Boards must define their bank’s strategy and senior management must execute it with resource constraints in mind — including their budget as well as their technical and operational capabilities. First, boards must decide how to compete effectively in today’s banking industry, which requires a broad view of the market. Second, bankers must juggle maintenance and modernization while their specific choices are guided by risk tolerance, their commitment to innovation, and staff’s technical competence
As part of this, bankers need relevant KPIs that are carefully articulated by the board and accurately measured by management. As we’ve written, banks must be able to put a number on a technology project’s success and accurately, completely measure inputs. KPIs may not be strictly formulas based on revenue and cost — bankers may also measure technical metrics like system uptime or customer metrics like digital adoption, customer satisfaction, and customer retention. The important thing is that, once a strategy is in place, executives can determine whether they’re allocating resources effectively.
How an institution meets those metrics will take shape based on its needs, preferences, and constraints. In our research, we’ve found banks with different levels of control over their technology roadmap — which may dictate their decision making and subsequent return on investment. That control falls on a spectrum between heavy dependence on a vendor to embracing a best of breed model and independently making decisions. Those that lean on their vendor are more likely to follow a prescribed path guided by cost, while those pursuing best of breed will more likely choose to maximize their returns.

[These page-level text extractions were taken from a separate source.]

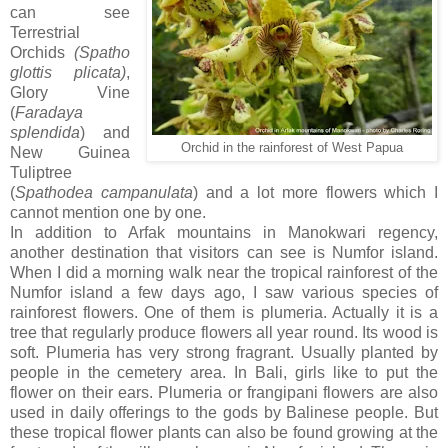
can see
Terrestrial
Orchids
(Spatho
glottis plicata)
,
Glory Vine
(
Faradaya
splendida
) and
Orchid in the rainforest of West Papua
New Guinea
Tuliptree
(
Spathodea campanulata
) and a lot more flowers which I
cannot mention one by one.
In addition to Arfak mountains in Manokwari regency,
another destination that visitors can see is Numfor island.
When I did a morning walk near the tropical rainforest of the
Numfor island a few days ago, I saw various species of
rainforest flowers. One of them is plumeria. Actually it is a
tree that regularly produce flowers all year round. Its wood is
soft. Plumeria has very strong fragrant. Usually planted by
people in the cemetery area. In Bali, girls like to put the
flower on their ears. Plumeria or frangipani flowers are also
used in daily offerings to the gods by Balinese people. But
these tropical flower plants can also be found growing at the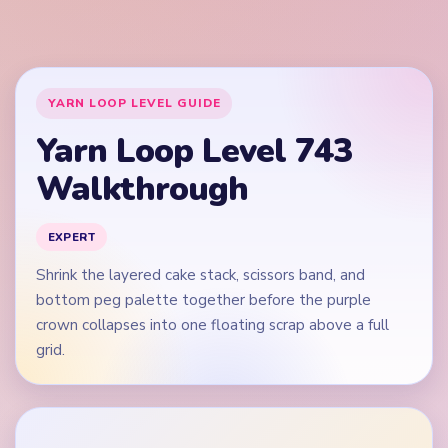
crown collapses into one floating scrap above a full
grid.
🎬
Video walkthrough coming soon
This guide is text-first for now. We'll add a verified video
when a reliable level walkthrough is available.
Quick Tips for Level 743
(spoiler-free)
Open on the purple top block and blue wave band,
not on an isolated green burst dot.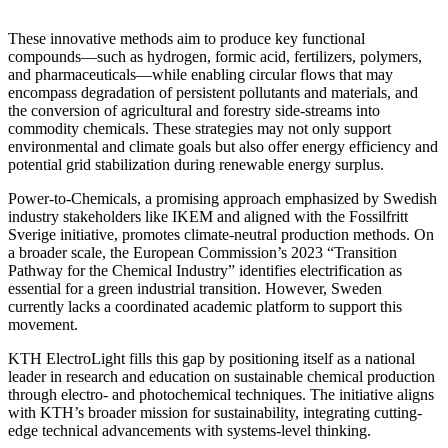
These innovative methods aim to produce key functional
compounds—such as hydrogen, formic acid, fertilizers, polymers,
and pharmaceuticals—while enabling circular flows that may
encompass degradation of persistent pollutants and materials, and
the conversion of agricultural and forestry side-streams into
commodity chemicals. These strategies may not only support
environmental and climate goals but also offer energy efficiency and
potential grid stabilization during renewable energy surplus.
Power-to-Chemicals, a promising approach emphasized by Swedish
industry stakeholders like IKEM and aligned with the Fossilfritt
Sverige initiative, promotes climate-neutral production methods. On
a broader scale, the European Commission’s 2023 “Transition
Pathway for the Chemical Industry” identifies electrification as
essential for a green industrial transition. However, Sweden
currently lacks a coordinated academic platform to support this
movement.
KTH ElectroLight fills this gap by positioning itself as a national
leader in research and education on sustainable chemical production
through electro- and photochemical techniques. The initiative aligns
with KTH’s broader mission for sustainability, integrating cutting-
edge technical advancements with systems-level thinking.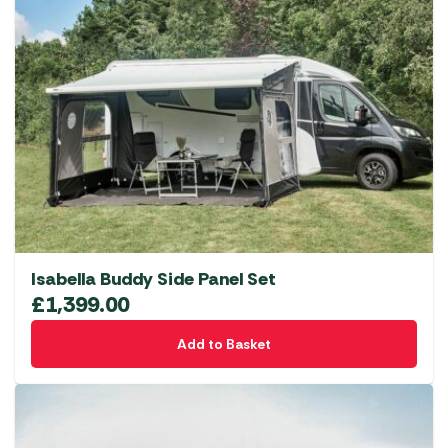
Isabella Buddy Side Panel Set
£
1,399.00
Add to Basket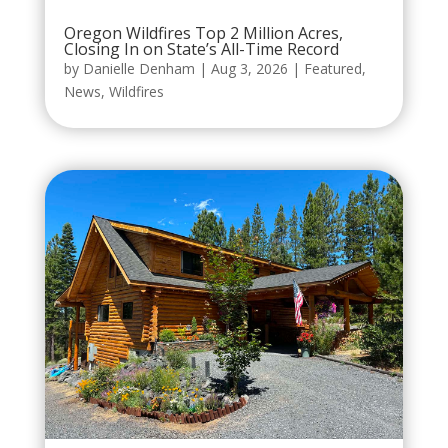
Oregon Wildfires Top 2 Million Acres,
Closing In on State’s All-Time Record
by
Danielle Denham
|
Aug 3, 2026
|
Featured
,
News
,
Wildfires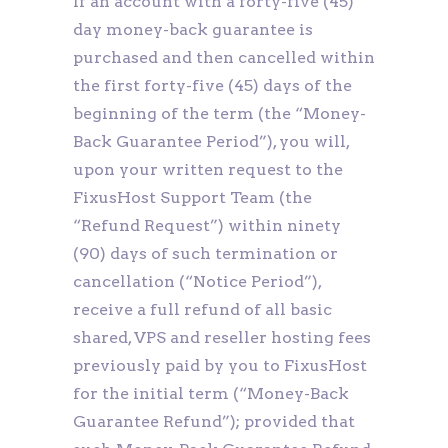
If an account with a forty-five (45)
day money-back guarantee is
purchased and then cancelled within
the first forty-five (45) days of the
beginning of the term (the “Money-
Back Guarantee Period”), you will,
upon your written request to the
FixusHost Support Team (the
“Refund Request”) within ninety
(90) days of such termination or
cancellation (“Notice Period”),
receive a full refund of all basic
shared, VPS and reseller hosting fees
previously paid by you to FixusHost
for the initial term (“Money-Back
Guarantee Refund”); provided that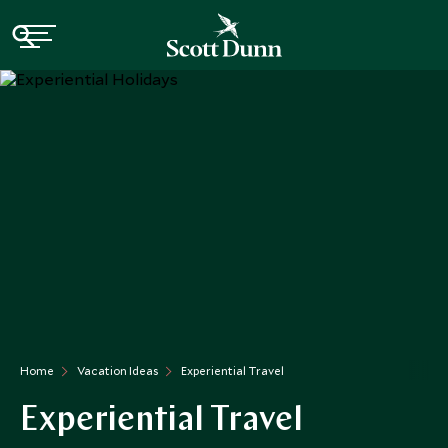
Home
Vacation Ideas
Experiential Travel
Experiential Travel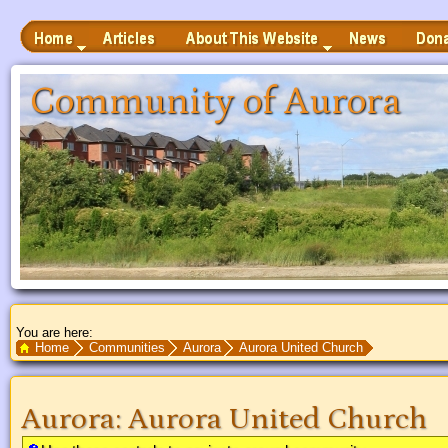
Home
Articles
News
Donate
About This Website
 to Main Content
Community of Aurora
You are here:
Search Text
Home
Communities
Aurora
Aurora United Church
Aurora
:
Aurora United Church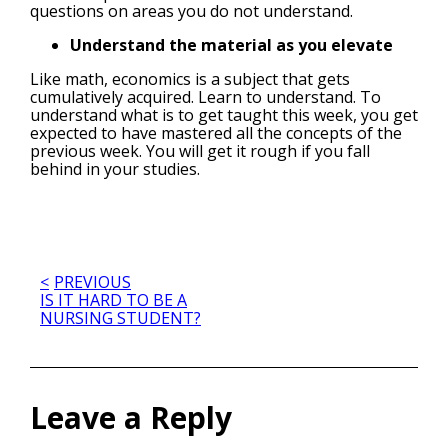
questions on areas you do not understand.
Understand the material as you elevate
Like math, economics is a subject that gets
cumulatively acquired. Learn to understand. To
understand what is to get taught this week, you get
expected to have mastered all the concepts of the
previous week. You will get it rough if you fall
behind in your studies.
Post
PREVIOUS
IS IT HARD TO BE A
NURSING STUDENT?
navigation
Leave a Reply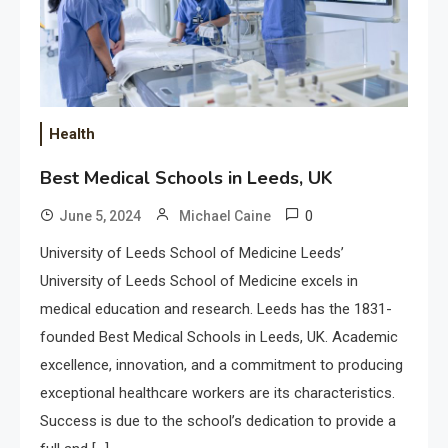
Health
Best Medical Schools in Leeds, UK
0
June 5, 2024
Michael Caine
University of Leeds School of Medicine Leeds’
University of Leeds School of Medicine excels in
medical education and research. Leeds has the 1831-
founded Best Medical Schools in Leeds, UK. Academic
excellence, innovation, and a commitment to producing
exceptional healthcare workers are its characteristics.
Success is due to the school’s dedication to provide a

Banks can only allocate resources to technology and innovation successfully when it’s linked to a strategy, and the bank’s leaders can judge the results only when those are measured precisely. A good exercise for senior leadership would be to commit a recurring part of its agenda to technology’s alignment with business strategy — regularly discussing one in the context of the other should reinforce logical decision-making and encourage follow-through with technology projects.